**Work request:**
Return every entry below exactly as written.

**Dataset records:**
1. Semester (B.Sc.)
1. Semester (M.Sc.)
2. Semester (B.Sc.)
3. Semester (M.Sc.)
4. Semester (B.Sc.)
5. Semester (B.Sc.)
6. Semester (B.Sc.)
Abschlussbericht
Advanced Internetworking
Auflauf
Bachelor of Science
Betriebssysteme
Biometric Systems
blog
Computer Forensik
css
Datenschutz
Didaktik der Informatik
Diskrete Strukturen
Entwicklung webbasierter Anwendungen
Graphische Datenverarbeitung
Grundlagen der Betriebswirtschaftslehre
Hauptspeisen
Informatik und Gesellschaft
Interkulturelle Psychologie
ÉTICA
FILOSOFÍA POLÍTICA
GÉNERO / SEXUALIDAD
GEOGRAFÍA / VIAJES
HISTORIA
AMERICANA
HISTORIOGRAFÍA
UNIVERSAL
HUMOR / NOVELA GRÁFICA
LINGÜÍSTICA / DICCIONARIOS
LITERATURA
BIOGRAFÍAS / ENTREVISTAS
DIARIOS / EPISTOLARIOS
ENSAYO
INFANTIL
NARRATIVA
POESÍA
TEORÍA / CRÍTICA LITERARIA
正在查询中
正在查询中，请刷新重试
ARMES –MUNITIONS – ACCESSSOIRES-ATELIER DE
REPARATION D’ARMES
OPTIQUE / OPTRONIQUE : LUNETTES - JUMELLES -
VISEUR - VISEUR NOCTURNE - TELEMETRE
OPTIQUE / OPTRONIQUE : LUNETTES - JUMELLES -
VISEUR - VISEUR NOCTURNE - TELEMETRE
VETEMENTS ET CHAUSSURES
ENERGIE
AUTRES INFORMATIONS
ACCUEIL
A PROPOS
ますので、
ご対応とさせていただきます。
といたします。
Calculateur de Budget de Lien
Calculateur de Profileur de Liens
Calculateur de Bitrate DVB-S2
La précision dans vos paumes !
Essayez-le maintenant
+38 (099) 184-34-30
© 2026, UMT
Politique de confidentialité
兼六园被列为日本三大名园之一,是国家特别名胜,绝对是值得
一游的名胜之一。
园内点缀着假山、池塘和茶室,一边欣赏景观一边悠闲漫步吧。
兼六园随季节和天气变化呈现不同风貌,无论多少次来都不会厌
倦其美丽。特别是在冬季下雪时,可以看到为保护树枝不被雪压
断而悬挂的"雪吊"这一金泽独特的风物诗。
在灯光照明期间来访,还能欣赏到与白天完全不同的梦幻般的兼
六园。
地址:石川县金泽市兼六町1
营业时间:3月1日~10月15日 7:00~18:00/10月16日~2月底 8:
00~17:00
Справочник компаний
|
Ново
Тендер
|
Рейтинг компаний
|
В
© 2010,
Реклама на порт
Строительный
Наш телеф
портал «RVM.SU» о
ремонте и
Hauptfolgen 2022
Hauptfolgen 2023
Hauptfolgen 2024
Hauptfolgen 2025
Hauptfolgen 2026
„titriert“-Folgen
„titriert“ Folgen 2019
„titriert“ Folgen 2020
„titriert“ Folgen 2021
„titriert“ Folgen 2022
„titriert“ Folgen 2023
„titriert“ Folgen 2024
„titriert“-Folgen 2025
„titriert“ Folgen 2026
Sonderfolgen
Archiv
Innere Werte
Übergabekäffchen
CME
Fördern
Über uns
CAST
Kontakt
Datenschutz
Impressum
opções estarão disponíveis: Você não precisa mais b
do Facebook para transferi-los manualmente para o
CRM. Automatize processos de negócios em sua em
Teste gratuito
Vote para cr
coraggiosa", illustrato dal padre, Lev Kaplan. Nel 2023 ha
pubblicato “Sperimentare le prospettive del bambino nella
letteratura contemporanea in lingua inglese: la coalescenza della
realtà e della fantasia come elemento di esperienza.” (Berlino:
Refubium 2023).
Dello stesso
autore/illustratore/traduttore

**Your response:**
1. Semester (B.Sc.)
1. Semester (M.Sc.)
2. Semester (B.Sc.)
3. Semester (M.Sc.)
4. Semester (B.Sc.)
5. Semester (B.Sc.)
6. Semester (B.Sc.)
Abschlussbericht
Advanced Internetworking
Auflauf
Bachelor of Science
Betriebssysteme
Biometric Systems
blog
Computer Forensik
css
Datenschutz
Didaktik der Informatik
Diskrete Strukturen
Entwicklung webbasierter Anwendungen
Graphische Datenverarbeitung
Grundlagen der Betriebswirtschaftslehre
Hauptspeisen
Informatik und Gesellschaft
Interkulturelle Psychologie
ÉTICA
FILOSOFÍA POLÍTICA
GÉNERO / SEXUALIDAD
GEOGRAFÍA / VIAJES
HISTORIA
AMERICANA
HISTORIOGRAFÍA
UNIVERSAL
HUMOR / NOVELA GRÁFICA
LINGÜÍSTICA / DICCIONARIOS
LITERATURA
BIOGRAFÍAS / ENTREVISTAS
DIARIOS / EPISTOLARIOS
ENSAYO
INFANTIL
NARRATIVA
POESÍA
TEORÍA / CRÍTICA LITERARIA
正在查询中
正在查询中，请刷新重试
ARMES –MUNITIONS – ACCESSSOIRES-ATELIER DE
REPARATION D’ARMES
OPTIQUE / OPTRONIQUE : LUNETTES - JUMELLES -
VISEUR - VISEUR NOCTURNE - TELEMETRE
OPTIQUE / OPTRONIQUE : LUNETTES - JUMELLES -
VISEUR - VISEUR NOCTURNE - TELEMETRE
VETEMENTS ET CHAUSSURES
ENERGIE
AUTRES INFORMATIONS
ACCUEIL
A PROPOS
ますので、
ご対応とさせていただきます。
といたします。
Calculateur de Budget de Lien
Calculateur de Profileur de Liens
Calculateur de Bitrate DVB-S2
La précision dans vos paumes !
Essayez-le maintenant
+38 (099) 184-34-30
© 2026, UMT
Politique de confidentialité
兼六园被列为日本三大名园之一,是国家特别名胜,绝对是值得
一游的名胜之一。
园内点缀着假山、池塘和茶室,一边欣赏景观一边悠闲漫步吧。
兼六园随季节和天气变化呈现不同风貌,无论多少次来都不会厌
倦其美丽。特别是在冬季下雪时,可以看到为保护树枝不被雪压
断而悬挂的"雪吊"这一金泽独特的风物诗。
在灯光照明期间来访,还能欣赏到与白天完全不同的梦幻般的兼
六园。
地址:石川县金泽市兼六町1
营业时间:3月1日~10月15日 7:00~18:00/10月16日~2月底 8:
00~17:00
Справочник компаний
|
Ново
Тендер
|
Рейтинг компаний
|
В
© 2010,
Реклама на порт
Строительный
Наш телеф
портал «RVM.SU» о
ремонте и
Hauptfolgen 2022
Hauptfolgen 2023
Hauptfolgen 2024
Hauptfolgen 2025
Hauptfolgen 2026
„titriert“-Folgen
„titriert“ Folgen 2019
„titriert“ Folgen 2020
„titriert“ Folgen 2021
„titriert“ Folgen 2022
„titriert“ Folgen 2023
„titriert“ Folgen 2024
„titriert“-Folgen 2025
„titriert“ Folgen 2026
Sonderfolgen
Archiv
Innere Werte
Übergabekäffchen
CME
Fördern
Über uns
CAST
Kontakt
Datenschutz
Impressum
opções estarão disponíveis: Você não precisa mais b
do Facebook para transferi-los manualmente para o
CRM. Automatize processos de negócios em sua em
Teste gratuito
Vote para cr
coraggiosa", illustrato dal padre, Lev Kaplan. Nel 2023 ha
pubblicato “Sperimentare le prospettive del bambino nella
letteratura contemporanea in lingua inglese: la coalescenza della
realtà e della fantasia come elemento di esperienza.” (Berlino:
Refubium 2023).
Dello stesso
autore/illustratore/traduttore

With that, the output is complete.